Ultrasonic characterization of porous silicon using a genetic algorithm to solve the inverse problem

• Water immersed ultrasonic measurements are performed on a porous silicon sample.
• An ultrasonic wave propagation through a liquid or solid layer is implemented.
• An inverse problem resolution is performed using a genetic algorithm.
• A good agreement is shown between porous silicon parameters and literature.
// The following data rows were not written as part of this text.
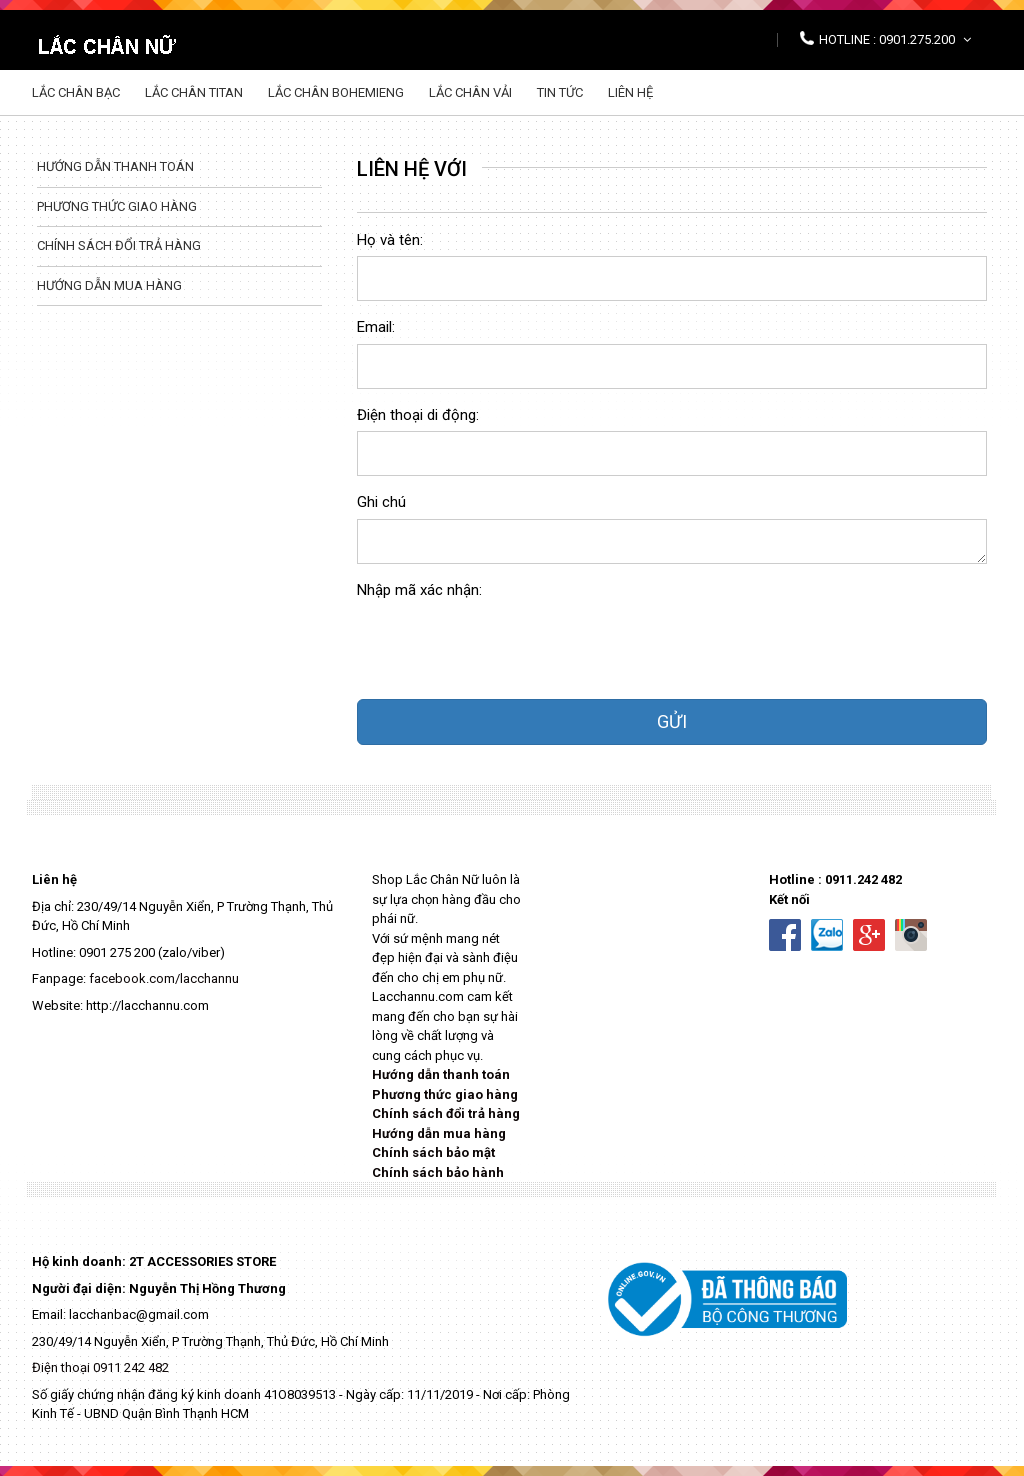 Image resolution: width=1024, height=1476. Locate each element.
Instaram (911, 935)
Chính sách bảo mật (433, 1152)
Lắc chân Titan (194, 92)
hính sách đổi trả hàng (450, 1113)
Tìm (967, 93)
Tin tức (560, 92)
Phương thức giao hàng (117, 206)
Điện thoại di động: (418, 415)
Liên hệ (630, 92)
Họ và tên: (390, 240)
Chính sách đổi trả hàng (119, 245)
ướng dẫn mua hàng (444, 1133)
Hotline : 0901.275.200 (895, 39)
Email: (376, 327)
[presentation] (509, 645)
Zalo (827, 935)
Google (869, 935)
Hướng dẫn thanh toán (115, 166)
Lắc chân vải (470, 92)
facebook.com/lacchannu (164, 978)
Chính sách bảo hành (438, 1172)
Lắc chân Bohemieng (336, 92)
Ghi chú (381, 502)
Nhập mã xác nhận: (419, 590)
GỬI (672, 721)
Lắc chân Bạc (76, 92)
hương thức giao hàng (449, 1094)
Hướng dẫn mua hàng (109, 285)
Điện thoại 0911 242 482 (100, 1367)
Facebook (785, 935) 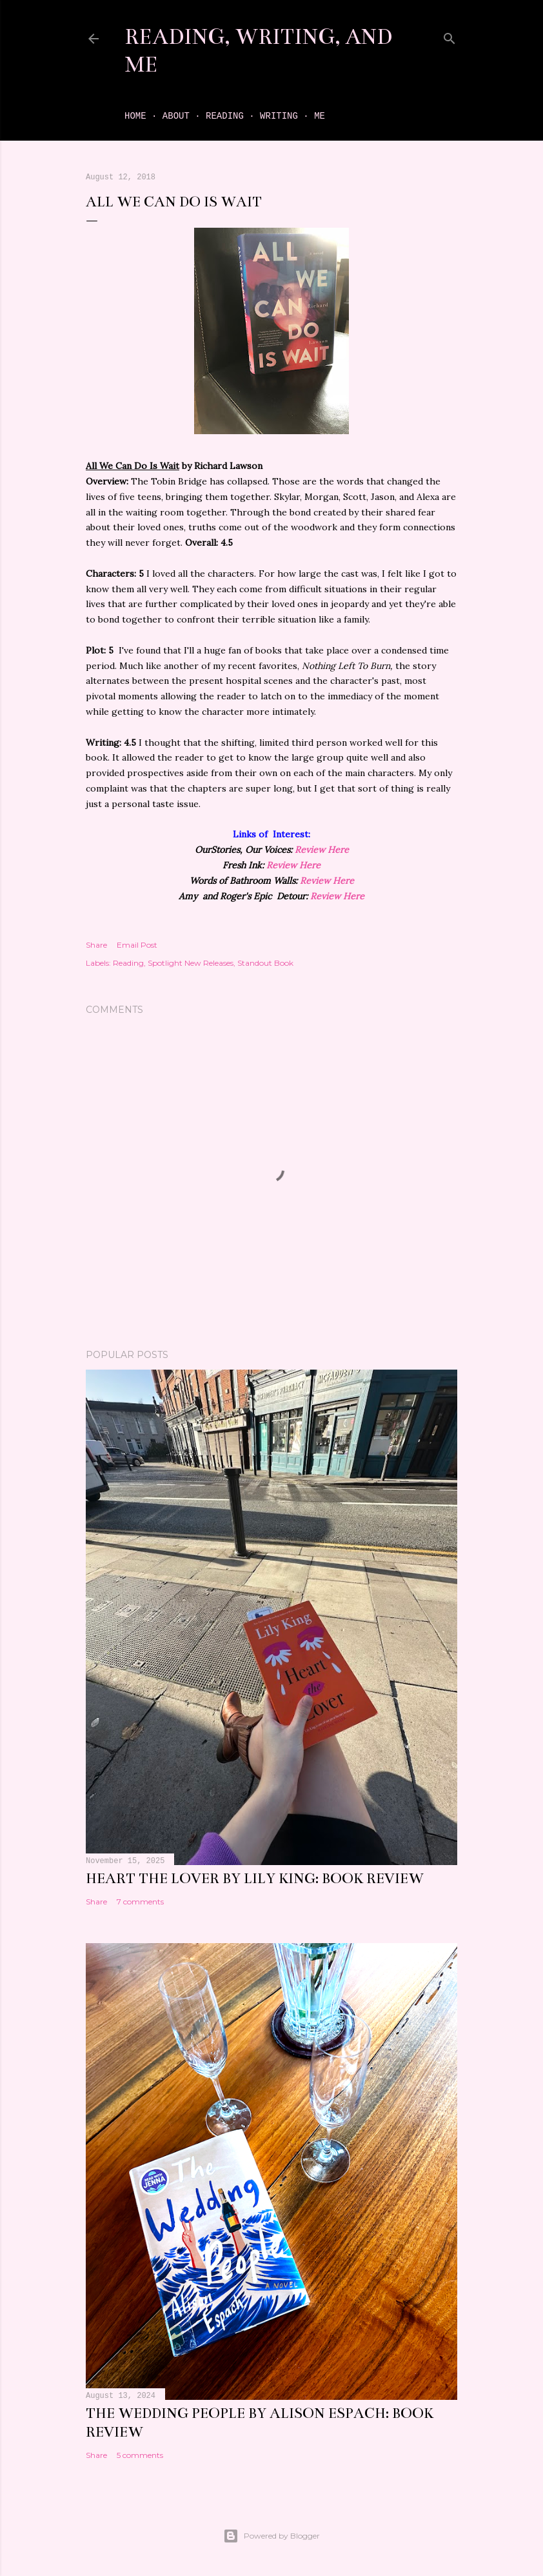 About (176, 116)
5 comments (140, 2455)
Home (135, 116)
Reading (225, 116)
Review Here (322, 849)
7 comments (140, 1901)
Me (319, 116)
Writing (279, 116)
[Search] (449, 35)
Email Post (137, 945)
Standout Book (265, 963)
This paper presents a method for ultrasonic characterization of porous silicon in which a genetic algorithm based optimization is used to solve the inverse problem. A one-dimensional model describing wave propagation through a water immersed sample is used in order to compute transmission spectra. Then, a water immersion wide bandwidth measurement is performed using an insertion/substitution method and the spectrum of signals transmitted through the sample is calculated using Fast Fourier Transform. In order to obtain parameters such as thickness, longitudinal wave velocity or density, a genetic algorithm based optimization is used.A validation of the method is performed using aluminium plates with two different thicknesses as references: a good agreement on acoustical parameters can be observed, even in the case where ultrasonic signals overlap.Finally, two samples, i.e. a bulk silicon wafer and a porous silicon layer etched on silicon wafer, are evaluated. A good agreement between retrieved values and theoretical ones is observed. Hypothesis to explain slight discrepancies is proposed.